32. In his submissions to the Board, the Applicant stated that when he first heard that the insurer would not pay for treatment, the clinic told him not to worry, and that the clinic would collect from the insurance company and not from him. The Applicant emphasized that the first billing he received from the clinic was in 2010 for lump sums of close to $10,000 per child with roughly a further 20% for interest, and with the total sum billed, inclusive of his own treatment, being about $60,000.The Applicant submitted that he was not advised as to the basis of this billing and that he did not receive regular account updates when treatments were being carried out.
36. At the Review, there was indication of discussion between the Respondent and the Applicant to the effect that if the Applicant did not pursue a complaint with the College, then the Respondent would not pursue payment for the amount that the clinic had billed the Applicant beyond the $17,500 paid to the clinic when the insurance claim was closed out. From information provided at the Review, it appeared that the Respondent had pursued some collection action for the balance of the account that had been billed by the clinic and that this was linked to the fact that the Applicant had asked the College to continue with the complaint.
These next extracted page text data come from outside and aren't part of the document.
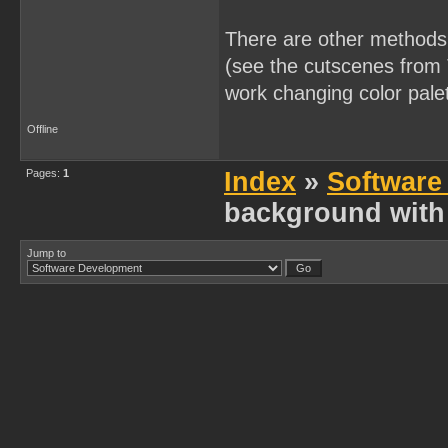
There are other methods t
(see the cutscenes from T
work changing color pale
Offline
Pages:
1
Index
»
Software
background with 
Jump to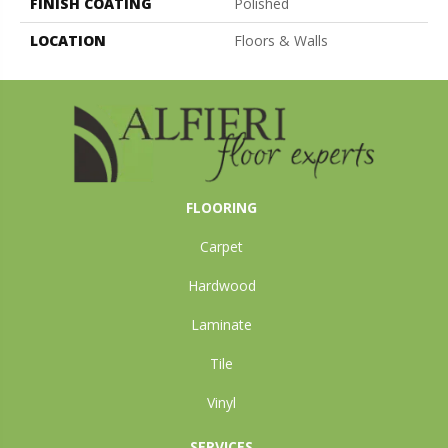
FINISH COATING
Polished
LOCATION
Floors & Walls
FLOORING
Carpet
Hardwood
Laminate
Tile
Vinyl
SERVICES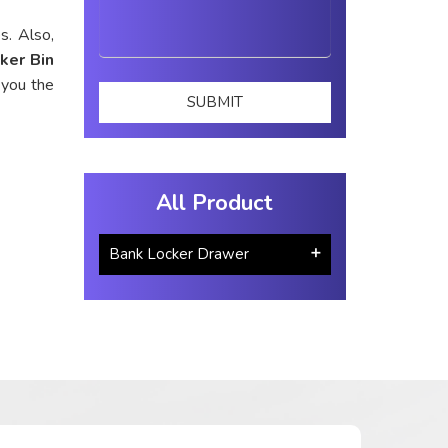
s. Also,
ker Bin
 you the
All Product
Bank Locker Drawer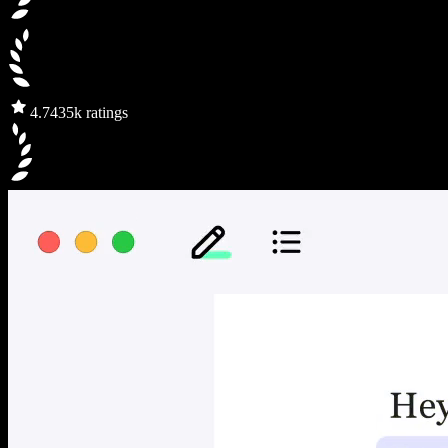
4.7
435k ratings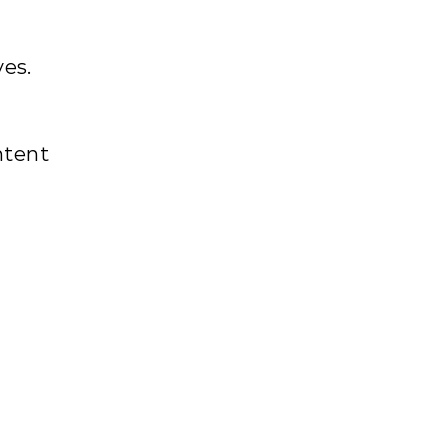
ves.
tent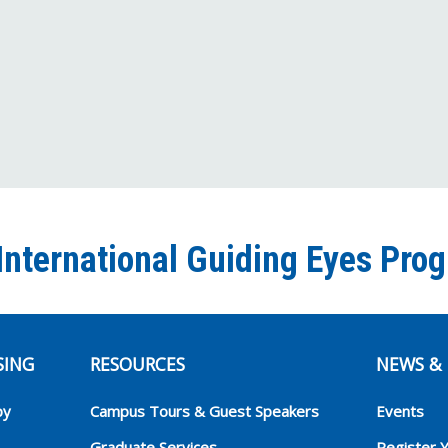
International Guiding Eyes Pro
SING
RESOURCES
NEWS & 
py
Campus Tours & Guest Speakers
Events
Graduate Services
Register 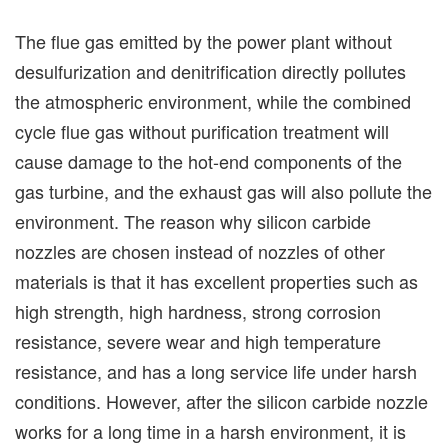
The flue gas emitted by the power plant without
desulfurization and denitrification directly pollutes
the atmospheric environment, while the combined
cycle flue gas without purification treatment will
cause damage to the hot-end components of the
gas turbine, and the exhaust gas will also pollute the
environment. The reason why silicon carbide
nozzles are chosen instead of nozzles of other
materials is that it has excellent properties such as
high strength, high hardness, strong corrosion
resistance, severe wear and high temperature
resistance, and has a long service life under harsh
conditions. However, after the silicon carbide nozzle
works for a long time in a harsh environment, it is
37. It is concerning to the Board that a member of the College would use court action or other collection proceedings as a basis to dissuade a party from proceeding with a complaint. This issue was not before the Committee when it considered the complaint. The Board will leave it to the College to determine if any separate measures may be warranted in this regard.
42. The Board is satisfied that the Committee’s decision to caution the Respondent to ensure that the patient understands when he or she is responsible for payment in an insurance situation and to advise a patient on an ongoing basis of an accumulating balance, reasonably addresses the conduct that was the subject matter of the complaint.